## WHAT YOU ARE ASKED TO DO
Please repeat the records exactly. The pictures are to be left out.

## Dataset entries

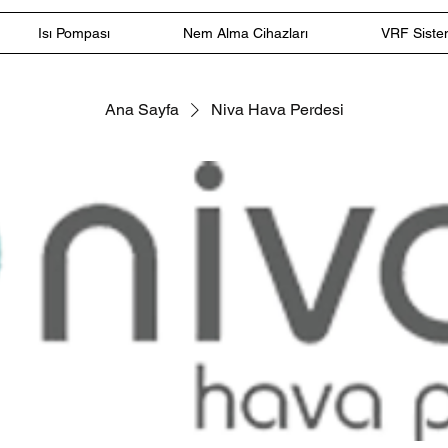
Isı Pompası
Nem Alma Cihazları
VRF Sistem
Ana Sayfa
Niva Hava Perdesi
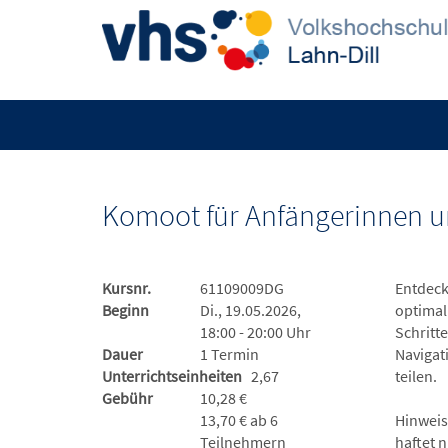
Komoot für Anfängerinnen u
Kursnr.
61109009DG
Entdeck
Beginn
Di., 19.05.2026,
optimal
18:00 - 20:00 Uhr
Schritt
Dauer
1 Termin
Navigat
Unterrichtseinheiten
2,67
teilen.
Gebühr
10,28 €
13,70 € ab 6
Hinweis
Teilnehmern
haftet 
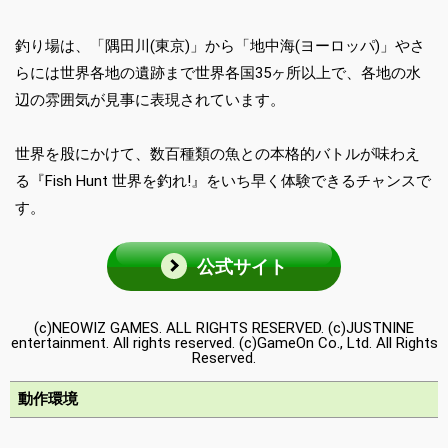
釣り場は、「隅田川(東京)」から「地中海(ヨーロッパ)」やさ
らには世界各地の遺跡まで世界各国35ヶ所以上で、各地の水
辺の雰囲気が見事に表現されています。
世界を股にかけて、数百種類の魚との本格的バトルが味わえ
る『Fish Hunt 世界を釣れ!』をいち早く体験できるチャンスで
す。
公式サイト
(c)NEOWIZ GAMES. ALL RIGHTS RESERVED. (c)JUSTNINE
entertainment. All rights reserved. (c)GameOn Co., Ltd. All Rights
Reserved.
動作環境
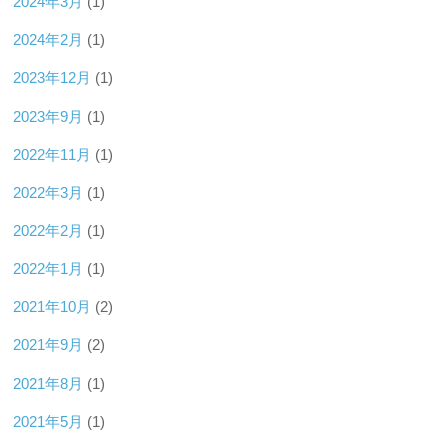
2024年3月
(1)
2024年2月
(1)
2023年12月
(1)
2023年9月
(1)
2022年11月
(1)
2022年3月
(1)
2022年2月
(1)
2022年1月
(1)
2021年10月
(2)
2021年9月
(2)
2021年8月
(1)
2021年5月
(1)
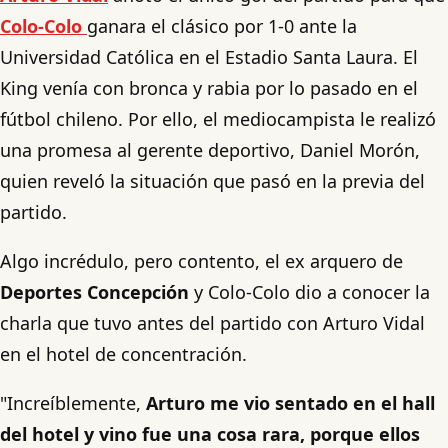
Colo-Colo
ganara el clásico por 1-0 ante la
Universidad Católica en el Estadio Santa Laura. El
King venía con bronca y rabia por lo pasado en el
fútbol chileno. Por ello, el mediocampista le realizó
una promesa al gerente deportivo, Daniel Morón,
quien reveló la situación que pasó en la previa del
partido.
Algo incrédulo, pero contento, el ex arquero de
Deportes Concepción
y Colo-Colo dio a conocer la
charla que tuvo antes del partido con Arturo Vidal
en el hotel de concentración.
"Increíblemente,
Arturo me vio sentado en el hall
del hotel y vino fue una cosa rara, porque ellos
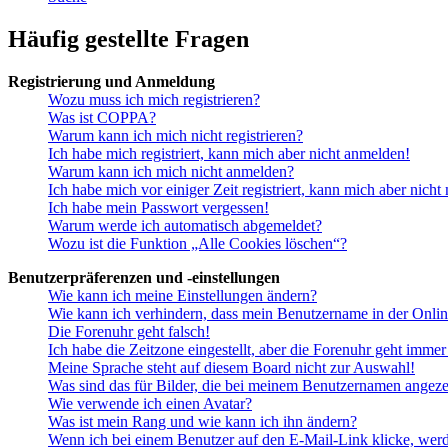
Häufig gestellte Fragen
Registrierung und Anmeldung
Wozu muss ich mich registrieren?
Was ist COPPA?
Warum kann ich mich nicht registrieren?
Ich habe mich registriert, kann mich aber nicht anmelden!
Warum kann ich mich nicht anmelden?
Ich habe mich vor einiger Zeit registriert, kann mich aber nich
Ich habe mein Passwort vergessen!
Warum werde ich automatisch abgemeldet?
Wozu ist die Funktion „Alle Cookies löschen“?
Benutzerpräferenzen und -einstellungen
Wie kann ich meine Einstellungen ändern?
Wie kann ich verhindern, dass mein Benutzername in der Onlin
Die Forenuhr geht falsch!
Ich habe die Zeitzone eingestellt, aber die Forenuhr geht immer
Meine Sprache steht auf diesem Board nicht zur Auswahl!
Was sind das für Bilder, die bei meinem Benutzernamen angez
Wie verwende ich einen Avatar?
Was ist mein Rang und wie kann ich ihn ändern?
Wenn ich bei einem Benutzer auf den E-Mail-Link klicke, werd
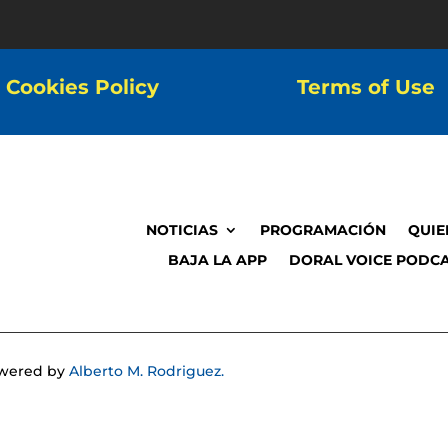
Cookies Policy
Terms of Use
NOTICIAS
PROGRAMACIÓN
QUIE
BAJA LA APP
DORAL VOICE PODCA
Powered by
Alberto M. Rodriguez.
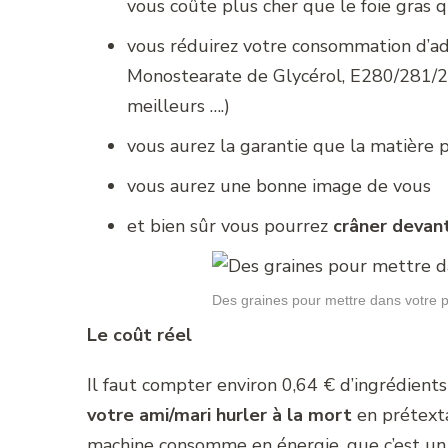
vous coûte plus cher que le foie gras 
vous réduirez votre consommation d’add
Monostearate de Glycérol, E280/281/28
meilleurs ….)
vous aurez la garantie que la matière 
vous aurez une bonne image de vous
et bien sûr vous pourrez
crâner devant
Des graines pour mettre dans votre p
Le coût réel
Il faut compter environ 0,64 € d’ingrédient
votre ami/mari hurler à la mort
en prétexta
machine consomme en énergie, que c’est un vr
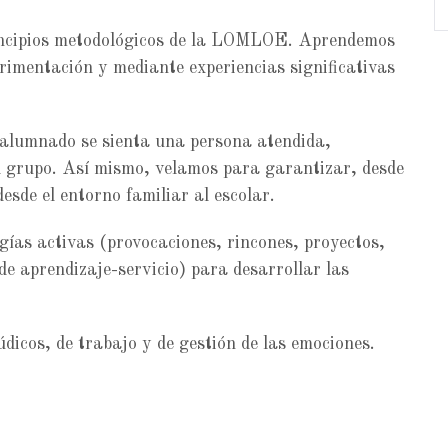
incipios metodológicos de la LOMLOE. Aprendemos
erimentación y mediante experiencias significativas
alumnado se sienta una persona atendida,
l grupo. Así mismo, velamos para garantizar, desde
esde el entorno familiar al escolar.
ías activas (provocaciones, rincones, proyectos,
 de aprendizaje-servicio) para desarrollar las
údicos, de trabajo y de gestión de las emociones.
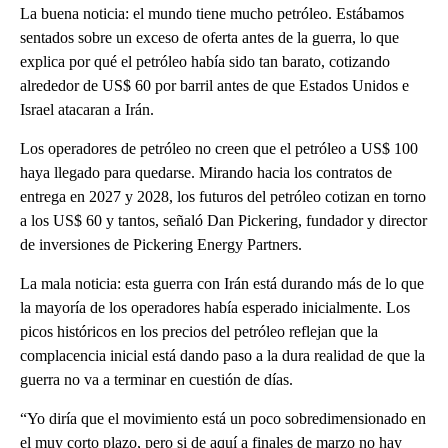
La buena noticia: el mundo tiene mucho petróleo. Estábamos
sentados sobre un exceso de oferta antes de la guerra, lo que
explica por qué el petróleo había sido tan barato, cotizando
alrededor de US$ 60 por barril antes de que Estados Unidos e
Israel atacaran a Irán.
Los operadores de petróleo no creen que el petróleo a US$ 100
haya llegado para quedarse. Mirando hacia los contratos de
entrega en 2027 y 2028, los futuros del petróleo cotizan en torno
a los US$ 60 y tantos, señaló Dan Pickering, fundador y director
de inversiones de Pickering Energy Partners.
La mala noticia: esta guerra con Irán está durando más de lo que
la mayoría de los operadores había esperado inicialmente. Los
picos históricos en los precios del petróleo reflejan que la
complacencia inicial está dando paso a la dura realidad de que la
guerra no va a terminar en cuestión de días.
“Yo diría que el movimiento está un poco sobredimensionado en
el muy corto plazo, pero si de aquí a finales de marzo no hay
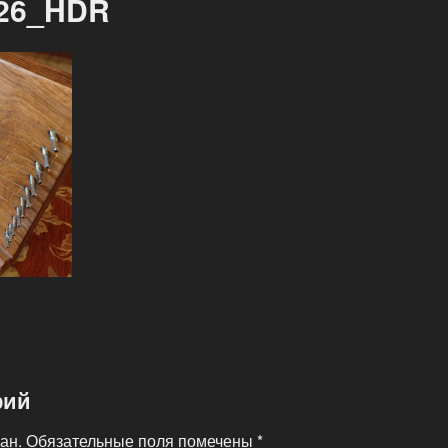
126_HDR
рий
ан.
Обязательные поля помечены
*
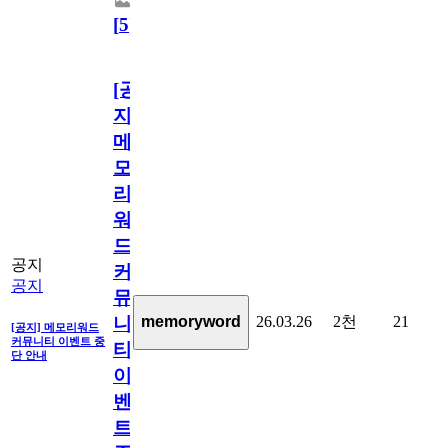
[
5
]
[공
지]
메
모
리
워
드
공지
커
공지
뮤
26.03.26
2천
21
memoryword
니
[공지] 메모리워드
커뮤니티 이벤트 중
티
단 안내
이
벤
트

## PROBLEM SOLUTION
Isı Pompası
Nem Alma Cihazları
VRF Sistem
Ana Sayfa
Niva Hava Perdesi
Komoot für Anfängerinnen u
Kursnr.
61109009DG
Entdeck
Beginn
Di., 19.05.2026,
optimal
18:00 - 20:00 Uhr
Schritt
Dauer
1 Termin
Navigat
Unterrichtseinheiten
2,67
teilen.
Gebühr
10,28 €
13,70 € ab 6
Hinweis
Teilnehmern
haftet 
釣り場は、「隅田川(東京)」から「地中海(ヨーロッパ)」やさ
らには世界各地の遺跡まで世界各国35ヶ所以上で、各地の水
辺の雰囲気が見事に表現されています。
世界を股にかけて、数百種類の魚との本格的バトルが味わえ
る『Fish Hunt 世界を釣れ!』をいち早く体験できるチャンスで
す。
公式サイト
(c)NEOWIZ GAMES. ALL RIGHTS RESERVED. (c)JUSTNINE
entertainment. All rights reserved. (c)GameOn Co., Ltd. All Rights
Reserved.
動作環境
2024年3月
(1)
2024年2月
(1)
2023年12月
(1)
2023年9月
(1)
2022年11月
(1)
2022年3月
(1)
2022年2月
(1)
2022年1月
(1)
2021年10月
(2)
2021年9月
(2)
2021年8月
(1)
2021年5月
(1)
Colo-Colo
ganara el clásico por 1-0 ante la
Universidad Católica en el Estadio Santa Laura. El
King venía con bronca y rabia por lo pasado en el
fútbol chileno. Por ello, el mediocampista le realizó
una promesa al gerente deportivo, Daniel Morón,
quien reveló la situación que pasó en la previa del
partido.
Algo incrédulo, pero contento, el ex arquero de
Deportes Concepción
y Colo-Colo dio a conocer la
charla que tuvo antes del partido con Arturo Vidal
en el hotel de concentración.
"Increíblemente,
Arturo me vio sentado en el hall
del hotel y vino fue una cosa rara, porque ellos
Häufig gestellte Fragen
Registrierung und Anmeldung
Wozu muss ich mich registrieren?
Was ist COPPA?
Warum kann ich mich nicht registrieren?
Ich habe mich registriert, kann mich aber nicht anmelden!
Warum kann ich mich nicht anmelden?
Ich habe mich vor einiger Zeit registriert, kann mich aber nich
Ich habe mein Passwort vergessen!
Warum werde ich automatisch abgemeldet?
Wozu ist die Funktion „Alle Cookies löschen“?
Benutzerpräferenzen und -einstellungen
Wie kann ich meine Einstellungen ändern?
Wie kann ich verhindern, dass mein Benutzername in der Onlin
Die Forenuhr geht falsch!
Ich habe die Zeitzone eingestellt, aber die Forenuhr geht immer
Meine Sprache steht auf diesem Board nicht zur Auswahl!
Was sind das für Bilder, die bei meinem Benutzernamen angez
Wie verwende ich einen Avatar?
Was ist mein Rang und wie kann ich ihn ändern?
Wenn ich bei einem Benutzer auf den E-Mail-Link klicke, werd
Cookies Policy
Terms of Use
NOTICIAS
PROGRAMACIÓN
QUIE
BAJA LA APP
DORAL VOICE PODCA
Powered by
Alberto M. Rodriguez.
vous coûte plus cher que le foie gras 
vous réduirez votre consommation d’add
Monostearate de Glycérol, E280/281/28
meilleurs ….)
vous aurez la garantie que la matière 
vous aurez une bonne image de vous
et bien sûr vous pourrez
crâner devant
Des graines pour mettre dans votre p
Le coût réel
Il faut compter environ 0,64 € d’ingrédient
votre ami/mari hurler à la mort
en prétexta
machine consomme en énergie, que c’est un vr
incipios metodológicos de la LOMLOE. Aprendemos
erimentación y mediante experiencias significativas
alumnado se sienta una persona atendida,
l grupo. Así mismo, velamos para garantizar, desde
esde el entorno familiar al escolar.
ías activas (provocaciones, rincones, proyectos,
 de aprendizaje-servicio) para desarrollar las
údicos, de trabajo y de gestión de las emociones.
La buena noticia: el mundo tiene mucho petróleo. Estábamos
sentados sobre un exceso de oferta antes de la guerra, lo que
explica por qué el petróleo había sido tan barato, cotizando
alrededor de US$ 60 por barril antes de que Estados Unidos e
Israel atacaran a Irán.
Los operadores de petróleo no creen que el petróleo a US$ 100
haya llegado para quedarse. Mirando hacia los contratos de
entrega en 2027 y 2028, los futuros del petróleo cotizan en torno
a los US$ 60 y tantos, señaló Dan Pickering, fundador y director
de inversiones de Pickering Energy Partners.
La mala noticia: esta guerra con Irán está durando más de lo que
la mayoría de los operadores había esperado inicialmente. Los
picos históricos en los precios del petróleo reflejan que la
complacencia inicial está dando paso a la dura realidad de que la
guerra no va a terminar en cuestión de días.
“Yo diría que el movimiento está un poco sobredimensionado en
el muy corto plazo, pero si de aquí a finales de marzo no hay
126_HDR
рий
ан.
Обязательные поля помечены
*
[
5
]
[공
지]
메
모
리
워
드
공지
커
공지
뮤
26.03.26
2천
21
memoryword
니
[공지] 메모리워드
커뮤니티 이벤트 중
티
단 안내
이
벤
트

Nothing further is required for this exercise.